As far as I know, it is only the fully covariant form $R_{ijkl}$ or the fully contravariant form $R^{ijkl}$ that have the nice symmetries reducing the number of independent components to 21. (And then the algebraic Bianchi identity reduces the number to 20.)
These tensors are antisymmetric in the first two indices, antisymmetric in the last two indices, and symmetric when the first two are swapped with the last two.
This means that to get the independent components, you can first restrict $ij$ and $kl$ to be the six pairs 01, 02, 03, 12, 13, and 23. You don't have to consider 00, 11, 22, and 33 because these components are zero by antisymmetry. And you don't have to consider, say, 10, because you can swap it to get 01, with a minus sign, again by antisymmetry.

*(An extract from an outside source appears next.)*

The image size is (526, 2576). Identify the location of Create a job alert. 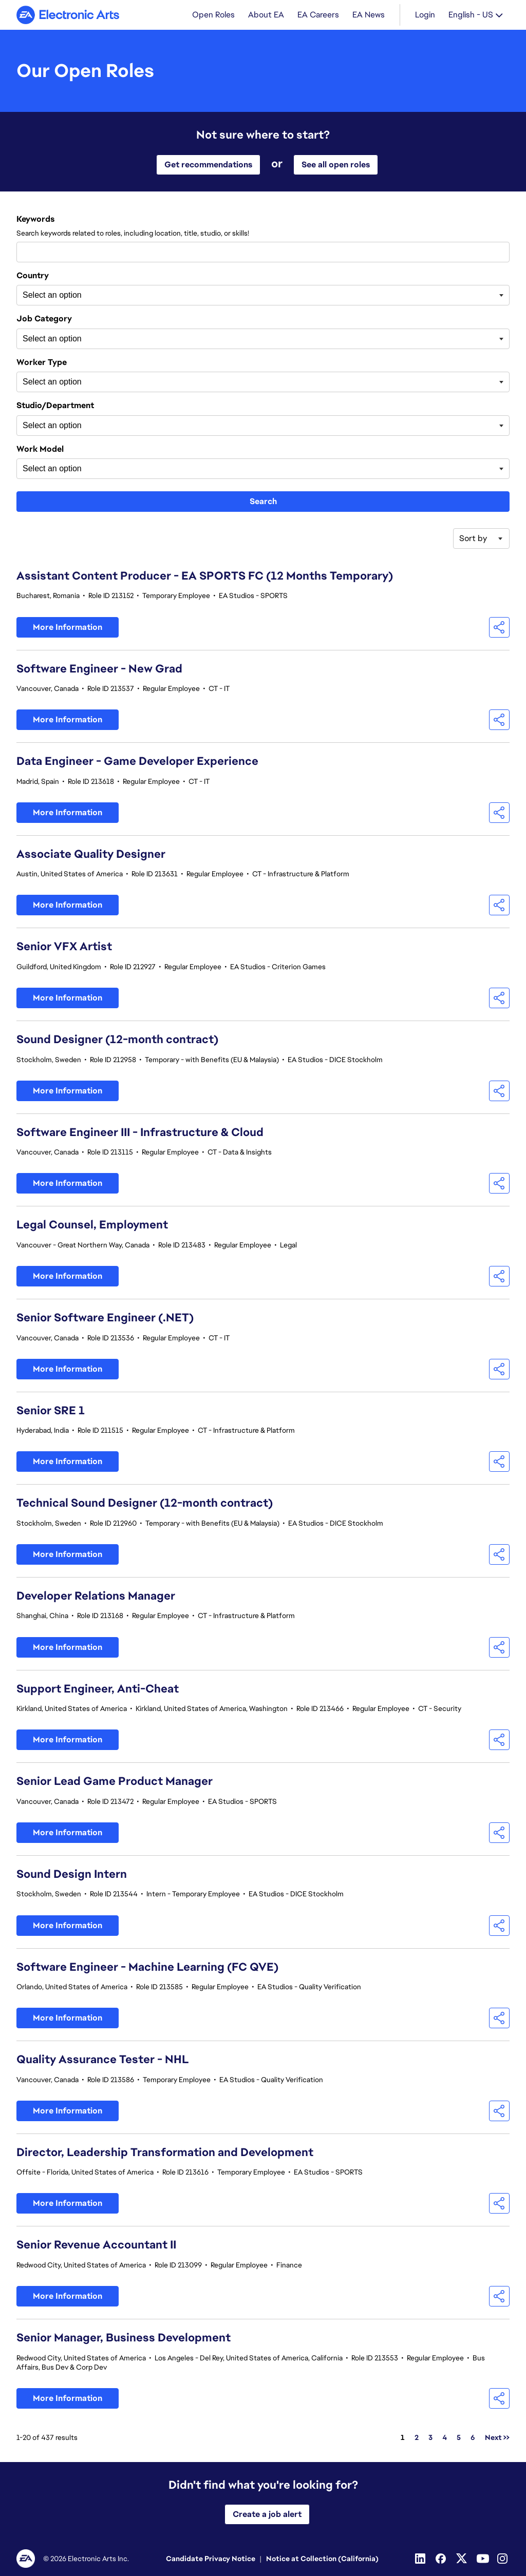
(267, 2514).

Next, by the symmetry of swapping the first two with the last two, you can restrict $ij$ to be "less than or equal to" $kl$, giving the following 21 components:
$$\begin{matrix}
0101 && 0102 && 0103 && 0112 && 0113 && 0123 \\
&& 0202 && 0203 && 0212 && 0213 && 0223 \\
&& && 0303 && 0312 && 0313 && 0323 \\
&& && && 1212 && 1213 && 1223 \\
&& && && && 1313 && 1323 \\
&& && && && && 2323
\end{matrix}$$
The algebraic Bianchi identity in four dimensions is a single relation between the three components in which all the indices are different:
$$R_{0123}-R_{0213}+R_{0312}=0$$
so you can consider any one of these three to be redundant and not calculate it "the hard way".

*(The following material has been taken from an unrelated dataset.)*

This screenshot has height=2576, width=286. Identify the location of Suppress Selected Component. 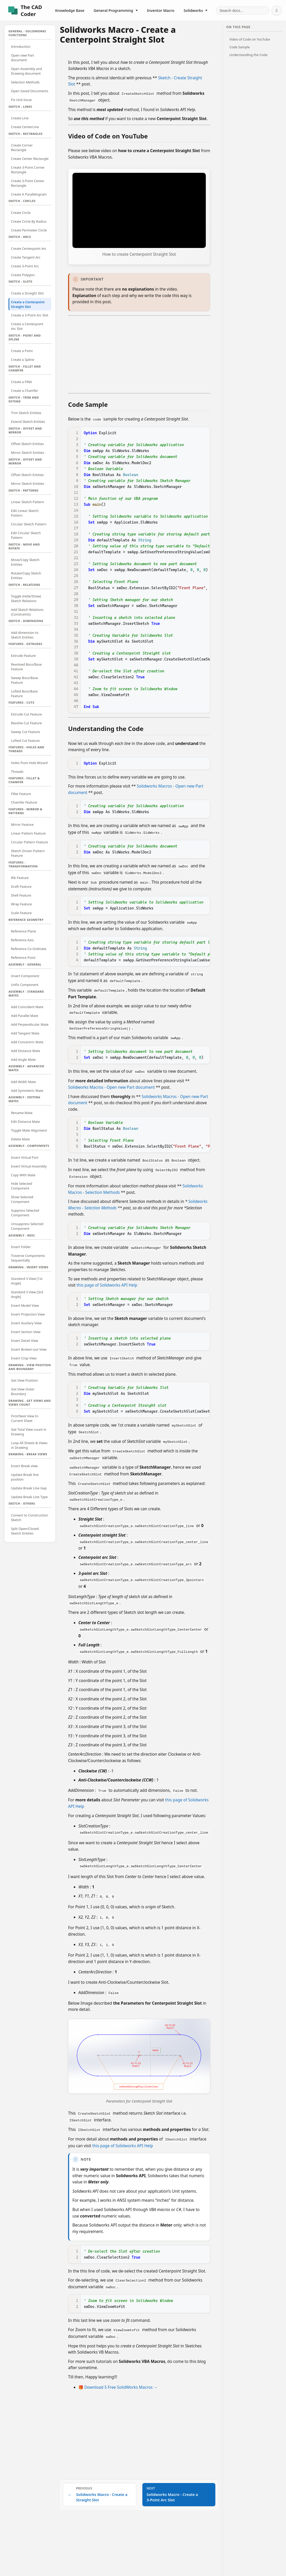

So I think you need to give up on the idea that you are only interested in ${R^i}_{jkl}$. You should instead calculate the 20 components $R_{ijkl}$ above, use the Bianchi identity to get the 21st, and then use symmetry and antisymmetry to get the remaining 236. For example,
$$R_{2103}=-R_{0312}$$
because starting with 2103 you can reverse the first two to get 1203, introducing a minus sign because of the antisymmetry, and then swap the first two with the last two to get 0312, which is in the list above.

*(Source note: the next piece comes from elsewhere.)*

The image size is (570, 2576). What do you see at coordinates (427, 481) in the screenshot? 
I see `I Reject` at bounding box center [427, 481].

So, to calculate a component of $R_{ijkl}$, do you have to first compute four components of ${R^i}_{jkl}$ using the standard formula and then contract them with the metric tensor? No! There is a formula (from Wikpedia's List of formulas in Riemannian geometry) which you can use to directly calculate fully-covariant components:
$$R_{iklm}=\frac{1}{2}\left(\frac{\partial^2 g_{im}}{\partial x^k \partial x^l}+\frac{\partial^2 g_{kl}}{\partial x^i \partial x^m}-\frac{\partial^2 g_{il}}{\partial x^k \partial x^m}-\frac{\partial^2 g_{km}}{\partial x^i \partial x^l}\right)+g_{np}({\Gamma^n}_{kl}{\Gamma^p}_{im}-{\Gamma^n}_{km}{\Gamma^p}_{il})$$
So a good strategy would be to
Calculate first derivatives of the metric components, remembering that the metric is symmetric, and cache them.
Use the cached first derivatives to calculate the Christoffel symbols, remembering that they are symmetric on the lower indices, and cache them.
Use the cached first derivatives to calculate second derivatives of the metric, remembering that they are symmetric in the partials, and cache them.
Calculate the 20 independent fully-covariant components of the Riemann tensor using the formula above.
Calculate everything else from these.
If you can show that the Einstein tensor of the Kerr metric vanishes, that will be a good test case.